Fué una narración extraordinaria para la muchacha. La escuchó ruborizándose dolorosamente, y de pronto, con breve saludo, se marchó.
—¡Ha estado casi grosera! —dijo la señora Small a tía Ester cuando June hubo partido.
Al recibir las noticias, le dio la interpretación debida. Quedó destrozada. Allí había algo verdaderamente malo. ¡Qué raro era todo! ¡Con lo amigas que ella e Irene habían sido!
Todo casaba muy bien con las insinuaciones y comentarios que se habían hecho últimamente. Lo que Eufemia había contado del teatro; el constante visitar de Bosinney al matrimonio Soames…, claro, ¿cómo no iba a verlos para tratar de la casa? Pero no se decía nada abiertamente. Solamente ante la mayor provocación, ante la más clara realidad, se hablaba claro en la Bolsa Forsyte. Esta máquina estaba demasiado bien ajustada: una insinuación, la más insignificante expresión de sentimiento o de duda, era bastante para poner en vibración el alma familiar. Nadie deseaba que hubiera malas consecuencias de esas vibraciones; lejos de eso… El movimiento vibratorio se producía con la mejor intención, con el sentimiento de que cada miembro de la familia tenía una contingencia en el alma familiar.

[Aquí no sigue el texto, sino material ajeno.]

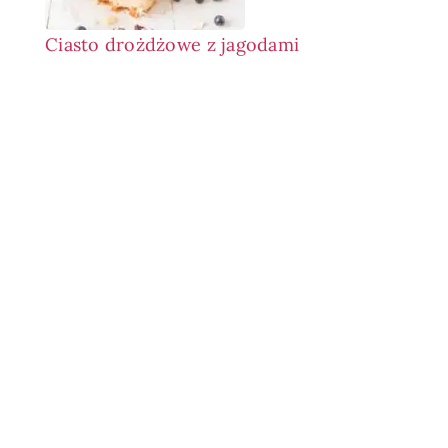
Ciasto drożdżowe z jagodami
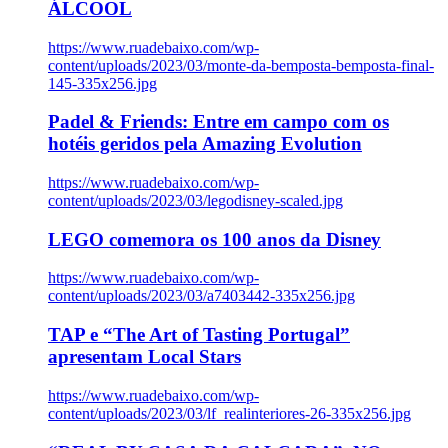
ÁLCOOL
https://www.ruadebaixo.com/wp-
content/uploads/2023/03/monte-da-bemposta-bemposta-final-
145-335x256.jpg
Padel & Friends: Entre em campo com os
hotéis geridos pela Amazing Evolution
https://www.ruadebaixo.com/wp-
content/uploads/2023/03/legodisney-scaled.jpg
LEGO comemora os 100 anos da Disney
https://www.ruadebaixo.com/wp-
content/uploads/2023/03/a7403442-335x256.jpg
TAP e “The Art of Tasting Portugal”
apresentam Local Stars
https://www.ruadebaixo.com/wp-
content/uploads/2023/03/lf_realinteriores-26-335x256.jpg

Y en el fondo de la murmuración había mucha ternura, que solía concretarse en visitas de condolencia, para consolar al que sufría y para autoconsuelo del sano, que sentía la satisfacción de que alguien padeciese con lo que no padecía él En realidad, era mero deseo de que todo estuviera bien al descubierto, el deseo que mueve la Prensa pública, que llevó a James, por ejemplo, a comunicar con la señora de Small, a la señora de Small con los Nicolases, a los Nicolases, sabe Dios con quién, y así sucesivamente. La gran clase hasta la cual se habían elevado y a la que ya pertenecían requería cierta intercomunicación, cierta confianza con sus demás miembros; y aireando lo que pasaba, se aseguraban el seguir perteneciendo a ella.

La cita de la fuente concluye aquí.